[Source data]
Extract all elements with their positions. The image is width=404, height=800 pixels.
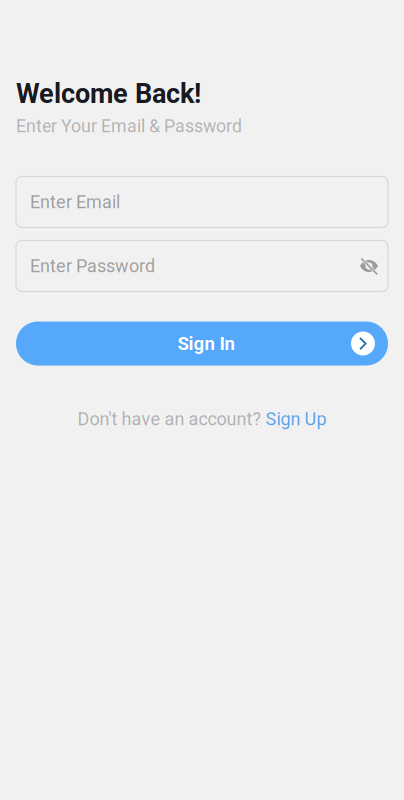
staticText: Sign Up	[266, 408, 326, 430]
staticText: Enter Your Email & Password	[16, 116, 242, 136]
staticText: Enter Email	[30, 192, 120, 213]
staticText: Sign In	[178, 333, 234, 354]
button[interactable]: Show password	[349, 242, 384, 290]
staticText: Don't have an account?	[78, 408, 266, 430]
button[interactable]: Sign Up	[266, 408, 326, 430]
staticText: Welcome Back!	[16, 78, 201, 110]
button[interactable]: Sign In	[16, 322, 388, 366]
button[interactable]: Enter Email	[16, 176, 388, 228]
button[interactable]: Enter Password	[16, 240, 388, 292]
staticText: Enter Password	[30, 256, 155, 277]
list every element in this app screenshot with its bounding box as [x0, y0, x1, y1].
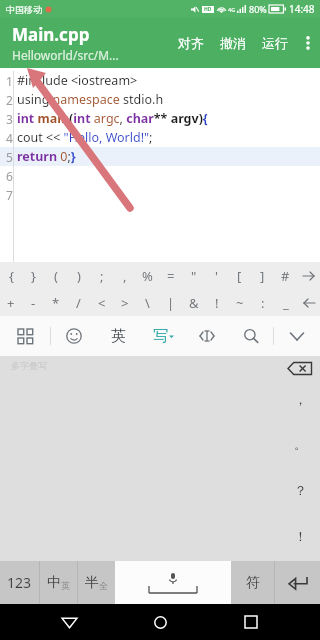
button[interactable]: ]	[251, 262, 274, 289]
button[interactable]: /	[67, 289, 90, 316]
button[interactable]: 撤消	[220, 18, 246, 68]
staticText: ,	[123, 267, 127, 285]
button[interactable]: Move left	[297, 289, 320, 316]
button[interactable]: ~	[228, 289, 251, 316]
button[interactable]: ;	[90, 262, 113, 289]
button[interactable]: '	[205, 262, 228, 289]
button[interactable]: Search	[229, 316, 273, 356]
staticText: Helloworld/src/M...	[12, 47, 119, 63]
button[interactable]: 多字叠写	[0, 356, 320, 561]
button[interactable]: Back	[47, 604, 91, 640]
staticText: 5	[6, 149, 13, 165]
button[interactable]: !	[205, 289, 228, 316]
button[interactable]: More options	[296, 18, 320, 68]
staticText: 1	[6, 73, 13, 89]
button[interactable]: Home	[138, 604, 182, 640]
button[interactable]: 。	[280, 421, 320, 467]
button[interactable]: Backspace	[287, 361, 313, 376]
button[interactable]: Hide keyboard	[274, 316, 320, 356]
button[interactable]: \	[136, 289, 159, 316]
staticText: ]	[260, 267, 265, 285]
button[interactable]: 写	[141, 316, 185, 356]
button[interactable]: =	[159, 262, 182, 289]
staticText: 半	[85, 574, 99, 592]
button[interactable]: Move right	[297, 262, 320, 289]
staticText: 7	[6, 187, 13, 203]
staticText: >	[121, 294, 129, 312]
staticText: #	[281, 267, 290, 285]
button[interactable]: 1	[0, 71, 320, 90]
button[interactable]: *	[44, 289, 67, 316]
button[interactable]: {	[0, 262, 22, 289]
button[interactable]: ,	[113, 262, 136, 289]
staticText: HD	[204, 6, 212, 13]
button[interactable]: )	[67, 262, 90, 289]
button[interactable]: 4	[0, 128, 320, 147]
staticText: "	[191, 267, 197, 285]
button[interactable]: #	[274, 262, 297, 289]
button[interactable]: 6	[0, 166, 320, 185]
button[interactable]: 英	[96, 316, 141, 356]
button[interactable]: Recent apps	[229, 604, 273, 640]
staticText: 。	[294, 436, 307, 452]
staticText: |	[167, 294, 175, 312]
button[interactable]: -	[22, 289, 44, 316]
staticText: 中国移动	[6, 4, 42, 15]
button[interactable]: (	[44, 262, 67, 289]
staticText: ~	[236, 294, 244, 312]
button[interactable]: 7	[0, 185, 320, 204]
button[interactable]: Enter	[275, 561, 320, 604]
staticText: {	[9, 267, 14, 285]
staticText: _	[283, 294, 289, 312]
button[interactable]: +	[0, 289, 22, 316]
staticText: return 0;}	[17, 148, 76, 165]
button[interactable]: |	[159, 289, 182, 316]
button[interactable]: 半	[78, 561, 115, 604]
button[interactable]: 123	[0, 561, 39, 604]
button[interactable]: ？	[280, 467, 320, 513]
button[interactable]: 符	[231, 561, 274, 604]
staticText: )	[77, 267, 81, 285]
button[interactable]: ！	[280, 513, 320, 559]
button[interactable]: 5	[0, 147, 320, 166]
button[interactable]: }	[22, 262, 44, 289]
button[interactable]: <	[90, 289, 113, 316]
button[interactable]: :	[251, 289, 274, 316]
staticText: 对齐	[178, 35, 204, 51]
staticText: &	[189, 294, 199, 312]
staticText: 撤消	[220, 35, 246, 51]
button[interactable]: "	[182, 262, 205, 289]
staticText: ！	[294, 528, 307, 544]
staticText: 多字叠写	[11, 360, 47, 371]
button[interactable]: _	[274, 289, 297, 316]
button[interactable]: &	[182, 289, 205, 316]
staticText: 运行	[262, 35, 288, 51]
staticText: 123	[7, 573, 32, 592]
staticText: ，	[294, 391, 307, 407]
staticText: #include <iostream>	[17, 72, 138, 89]
button[interactable]: [	[228, 262, 251, 289]
staticText: %	[142, 267, 153, 285]
button[interactable]: Space	[115, 561, 231, 604]
button[interactable]: 3	[0, 109, 320, 128]
staticText: 全	[99, 580, 108, 591]
button[interactable]: %	[136, 262, 159, 289]
button[interactable]: Move cursor	[185, 316, 229, 356]
staticText: -	[31, 294, 36, 312]
button[interactable]: Keyboard layouts	[0, 316, 50, 356]
button[interactable]: 中	[40, 561, 77, 604]
button[interactable]: 运行	[262, 18, 288, 68]
staticText: int main(int argc, char** argv){	[17, 110, 208, 127]
button[interactable]: >	[113, 289, 136, 316]
staticText: 6	[6, 168, 13, 184]
staticText: 英	[111, 327, 126, 346]
staticText: /	[76, 294, 81, 312]
staticText: 符	[246, 574, 260, 592]
button[interactable]: 2	[0, 90, 320, 109]
staticText: }	[31, 267, 36, 285]
button[interactable]: 对齐	[178, 18, 204, 68]
button[interactable]: Emoji	[51, 316, 96, 356]
staticText: 英	[61, 580, 70, 591]
button[interactable]: ，	[280, 376, 320, 421]
staticText: 3	[6, 111, 13, 127]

## Task description
Although the records contain pictures, the copy should hold only their text, reproduced exactly.

## Solution for this exercise
Extract all elements with their positions. The image is width=404, height=800 pixels.
staticText: Sign Up	[266, 408, 326, 430]
staticText: Enter Your Email & Password	[16, 116, 242, 136]
staticText: Enter Email	[30, 192, 120, 213]
staticText: Sign In	[178, 333, 234, 354]
button[interactable]: Show password	[349, 242, 384, 290]
staticText: Don't have an account?	[78, 408, 266, 430]
button[interactable]: Sign Up	[266, 408, 326, 430]
staticText: Welcome Back!	[16, 78, 201, 110]
button[interactable]: Sign In	[16, 322, 388, 366]
button[interactable]: Enter Email	[16, 176, 388, 228]
button[interactable]: Enter Password	[16, 240, 388, 292]
staticText: Enter Password	[30, 256, 155, 277]
list every element in this app screenshot with its bounding box as [x0, y0, x1, y1].
button[interactable]: ]	[251, 262, 274, 289]
button[interactable]: /	[67, 289, 90, 316]
button[interactable]: 撤消	[220, 18, 246, 68]
staticText: ,	[123, 267, 127, 285]
button[interactable]: Move left	[297, 289, 320, 316]
button[interactable]: ~	[228, 289, 251, 316]
button[interactable]: ;	[90, 262, 113, 289]
button[interactable]: '	[205, 262, 228, 289]
button[interactable]: Search	[229, 316, 273, 356]
staticText: Helloworld/src/M...	[12, 47, 119, 63]
button[interactable]: 多字叠写	[0, 356, 320, 561]
button[interactable]: Back	[47, 604, 91, 640]
staticText: 5	[6, 149, 13, 165]
button[interactable]: !	[205, 289, 228, 316]
button[interactable]: More options	[296, 18, 320, 68]
staticText: 1	[6, 73, 13, 89]
button[interactable]: Home	[138, 604, 182, 640]
button[interactable]: 。	[280, 421, 320, 467]
button[interactable]: Backspace	[287, 361, 313, 376]
button[interactable]: Hide keyboard	[274, 316, 320, 356]
button[interactable]: \	[136, 289, 159, 316]
staticText: ]	[260, 267, 265, 285]
button[interactable]: 写	[141, 316, 185, 356]
button[interactable]: =	[159, 262, 182, 289]
staticText: 半	[85, 574, 99, 592]
button[interactable]: Move right	[297, 262, 320, 289]
staticText: 7	[6, 187, 13, 203]
staticText: >	[121, 294, 129, 312]
staticText: #	[281, 267, 290, 285]
button[interactable]: 1	[0, 71, 320, 90]
button[interactable]: *	[44, 289, 67, 316]
button[interactable]: {	[0, 262, 22, 289]
button[interactable]: ,	[113, 262, 136, 289]
staticText: HD	[204, 6, 212, 13]
button[interactable]: )	[67, 262, 90, 289]
button[interactable]: 4	[0, 128, 320, 147]
staticText: "	[191, 267, 197, 285]
button[interactable]: #	[274, 262, 297, 289]
button[interactable]: 6	[0, 166, 320, 185]
button[interactable]: 英	[96, 316, 141, 356]
button[interactable]: Recent apps	[229, 604, 273, 640]
staticText: 。	[294, 436, 307, 452]
staticText: |	[167, 294, 175, 312]
button[interactable]: -	[22, 289, 44, 316]
staticText: 中国移动	[6, 4, 42, 15]
button[interactable]: (	[44, 262, 67, 289]
staticText: ~	[236, 294, 244, 312]
button[interactable]: 7	[0, 185, 320, 204]
button[interactable]: Enter	[275, 561, 320, 604]
staticText: {	[9, 267, 14, 285]
staticText: _	[283, 294, 289, 312]
button[interactable]: +	[0, 289, 22, 316]
staticText: return 0;}	[17, 148, 76, 165]
button[interactable]: |	[159, 289, 182, 316]
button[interactable]: 半	[78, 561, 115, 604]
button[interactable]: 123	[0, 561, 39, 604]
button[interactable]: ？	[280, 467, 320, 513]
button[interactable]: 符	[231, 561, 274, 604]
staticText: )	[77, 267, 81, 285]
button[interactable]: ！	[280, 513, 320, 559]
button[interactable]: 5	[0, 147, 320, 166]
button[interactable]: }	[22, 262, 44, 289]
button[interactable]: <	[90, 289, 113, 316]
button[interactable]: :	[251, 289, 274, 316]
staticText: 对齐	[178, 35, 204, 51]
staticText: &	[189, 294, 199, 312]
staticText: 撤消	[220, 35, 246, 51]
button[interactable]: "	[182, 262, 205, 289]
staticText: ！	[294, 528, 307, 544]
staticText: 多字叠写	[11, 360, 47, 371]
button[interactable]: _	[274, 289, 297, 316]
button[interactable]: &	[182, 289, 205, 316]
staticText: 运行	[262, 35, 288, 51]
staticText: 123	[7, 573, 32, 592]
staticText: ，	[294, 391, 307, 407]
staticText: #include <iostream>	[17, 72, 138, 89]
button[interactable]: [	[228, 262, 251, 289]
staticText: %	[142, 267, 153, 285]
button[interactable]: Space	[115, 561, 231, 604]
button[interactable]: 3	[0, 109, 320, 128]
staticText: 全	[99, 580, 108, 591]
button[interactable]: %	[136, 262, 159, 289]
button[interactable]: Move cursor	[185, 316, 229, 356]
staticText: -	[31, 294, 36, 312]
button[interactable]: Keyboard layouts	[0, 316, 50, 356]
button[interactable]: 中	[40, 561, 77, 604]
button[interactable]: 运行	[262, 18, 288, 68]
staticText: int main(int argc, char** argv){	[17, 110, 208, 127]
button[interactable]: >	[113, 289, 136, 316]
staticText: 6	[6, 168, 13, 184]
staticText: 英	[111, 327, 126, 346]
staticText: /	[76, 294, 81, 312]
staticText: 符	[246, 574, 260, 592]
button[interactable]: 2	[0, 90, 320, 109]
staticText: }	[31, 267, 36, 285]
button[interactable]: 对齐	[178, 18, 204, 68]
button[interactable]: Emoji	[51, 316, 96, 356]
staticText: 英	[61, 580, 70, 591]
button[interactable]: ，	[280, 376, 320, 421]
staticText: 3	[6, 111, 13, 127]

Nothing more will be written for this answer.